Data supplied:
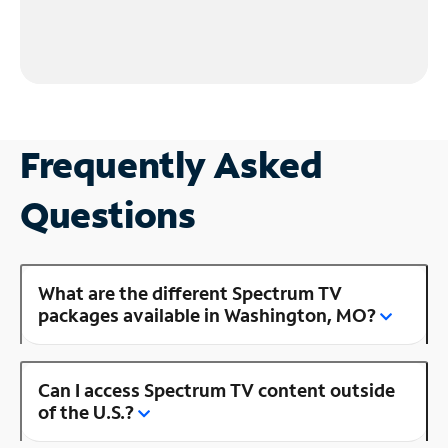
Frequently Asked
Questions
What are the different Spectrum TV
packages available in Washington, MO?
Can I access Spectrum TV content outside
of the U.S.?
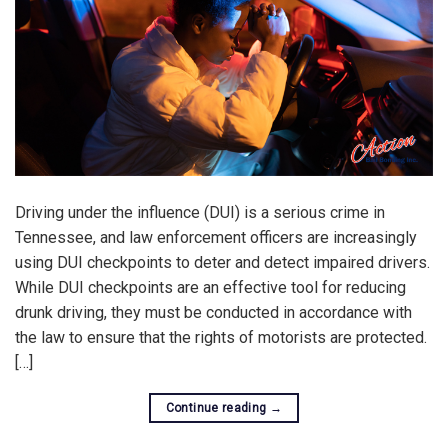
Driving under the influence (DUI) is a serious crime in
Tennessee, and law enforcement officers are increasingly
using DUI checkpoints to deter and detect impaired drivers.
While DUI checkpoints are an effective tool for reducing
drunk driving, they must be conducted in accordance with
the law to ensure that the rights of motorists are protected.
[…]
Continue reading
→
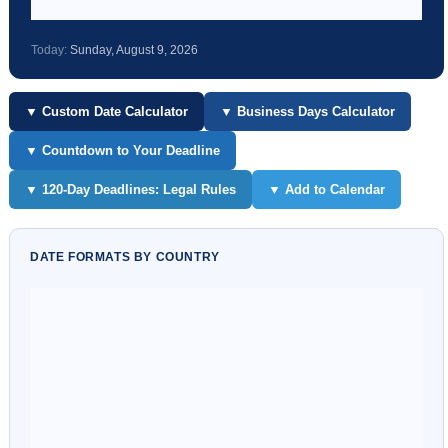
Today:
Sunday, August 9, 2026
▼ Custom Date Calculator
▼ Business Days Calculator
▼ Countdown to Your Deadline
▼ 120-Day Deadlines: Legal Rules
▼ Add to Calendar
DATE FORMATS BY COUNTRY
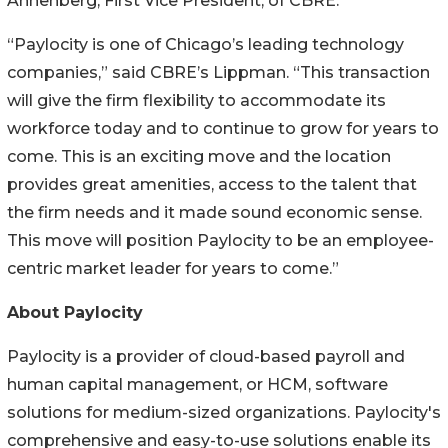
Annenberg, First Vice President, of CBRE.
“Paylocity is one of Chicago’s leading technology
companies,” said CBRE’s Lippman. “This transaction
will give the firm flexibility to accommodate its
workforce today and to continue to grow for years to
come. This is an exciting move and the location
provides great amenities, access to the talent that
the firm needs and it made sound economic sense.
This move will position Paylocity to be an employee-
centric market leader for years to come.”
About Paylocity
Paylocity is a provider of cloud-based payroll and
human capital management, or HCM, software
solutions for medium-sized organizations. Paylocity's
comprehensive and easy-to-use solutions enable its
---
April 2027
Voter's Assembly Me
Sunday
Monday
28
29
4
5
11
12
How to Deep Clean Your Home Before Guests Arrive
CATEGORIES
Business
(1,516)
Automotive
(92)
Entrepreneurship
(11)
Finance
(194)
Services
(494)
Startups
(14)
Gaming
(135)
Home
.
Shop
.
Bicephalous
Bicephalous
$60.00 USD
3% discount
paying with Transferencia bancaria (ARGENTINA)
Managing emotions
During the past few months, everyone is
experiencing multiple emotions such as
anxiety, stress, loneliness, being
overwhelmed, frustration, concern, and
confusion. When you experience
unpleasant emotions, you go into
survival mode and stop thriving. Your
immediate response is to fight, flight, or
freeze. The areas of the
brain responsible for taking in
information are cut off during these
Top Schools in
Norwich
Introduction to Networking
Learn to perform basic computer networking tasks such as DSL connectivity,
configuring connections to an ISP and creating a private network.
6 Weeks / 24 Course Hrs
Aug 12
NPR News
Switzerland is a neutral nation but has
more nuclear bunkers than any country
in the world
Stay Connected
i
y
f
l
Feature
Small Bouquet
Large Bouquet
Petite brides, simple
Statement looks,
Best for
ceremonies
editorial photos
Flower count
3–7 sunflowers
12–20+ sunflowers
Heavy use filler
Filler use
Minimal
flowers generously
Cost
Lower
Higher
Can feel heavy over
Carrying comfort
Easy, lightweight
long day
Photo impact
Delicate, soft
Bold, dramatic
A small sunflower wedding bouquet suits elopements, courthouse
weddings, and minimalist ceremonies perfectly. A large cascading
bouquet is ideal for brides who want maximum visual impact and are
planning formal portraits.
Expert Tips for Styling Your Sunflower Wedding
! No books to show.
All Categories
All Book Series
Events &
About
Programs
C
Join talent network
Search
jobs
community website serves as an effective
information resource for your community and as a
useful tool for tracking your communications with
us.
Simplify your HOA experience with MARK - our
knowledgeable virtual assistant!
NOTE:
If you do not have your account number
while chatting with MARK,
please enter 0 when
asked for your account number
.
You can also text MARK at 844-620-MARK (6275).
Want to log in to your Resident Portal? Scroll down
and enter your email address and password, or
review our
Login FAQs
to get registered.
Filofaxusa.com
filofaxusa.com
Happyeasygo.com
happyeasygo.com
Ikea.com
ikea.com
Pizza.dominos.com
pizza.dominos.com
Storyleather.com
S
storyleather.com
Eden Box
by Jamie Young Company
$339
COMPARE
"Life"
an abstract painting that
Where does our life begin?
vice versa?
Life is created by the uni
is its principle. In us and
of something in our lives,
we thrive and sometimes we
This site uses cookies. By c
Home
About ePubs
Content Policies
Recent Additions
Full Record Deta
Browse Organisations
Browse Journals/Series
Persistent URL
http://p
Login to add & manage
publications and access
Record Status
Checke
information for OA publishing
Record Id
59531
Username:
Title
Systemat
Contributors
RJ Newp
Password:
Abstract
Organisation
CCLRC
...
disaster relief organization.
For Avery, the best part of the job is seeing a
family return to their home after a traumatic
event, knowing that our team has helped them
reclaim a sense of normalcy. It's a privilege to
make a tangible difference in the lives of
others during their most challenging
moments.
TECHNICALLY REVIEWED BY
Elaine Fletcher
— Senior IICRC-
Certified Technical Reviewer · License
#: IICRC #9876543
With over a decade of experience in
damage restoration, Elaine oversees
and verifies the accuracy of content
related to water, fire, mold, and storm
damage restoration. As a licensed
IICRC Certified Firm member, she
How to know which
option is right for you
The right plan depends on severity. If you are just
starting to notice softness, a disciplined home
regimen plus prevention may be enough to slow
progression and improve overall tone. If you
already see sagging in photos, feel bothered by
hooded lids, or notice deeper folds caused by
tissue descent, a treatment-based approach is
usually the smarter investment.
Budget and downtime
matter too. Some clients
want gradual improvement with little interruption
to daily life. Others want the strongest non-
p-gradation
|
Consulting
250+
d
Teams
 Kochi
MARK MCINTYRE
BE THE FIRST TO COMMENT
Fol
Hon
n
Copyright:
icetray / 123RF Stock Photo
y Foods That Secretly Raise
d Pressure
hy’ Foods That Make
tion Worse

Your task:
Which of the lines above include the word "Paylocity"? List those lines.

Task result:
“Paylocity is one of Chicago’s leading technology
This move will position Paylocity to be an employee-
About Paylocity
Paylocity is a provider of cloud-based payroll and
solutions for medium-sized organizations. Paylocity's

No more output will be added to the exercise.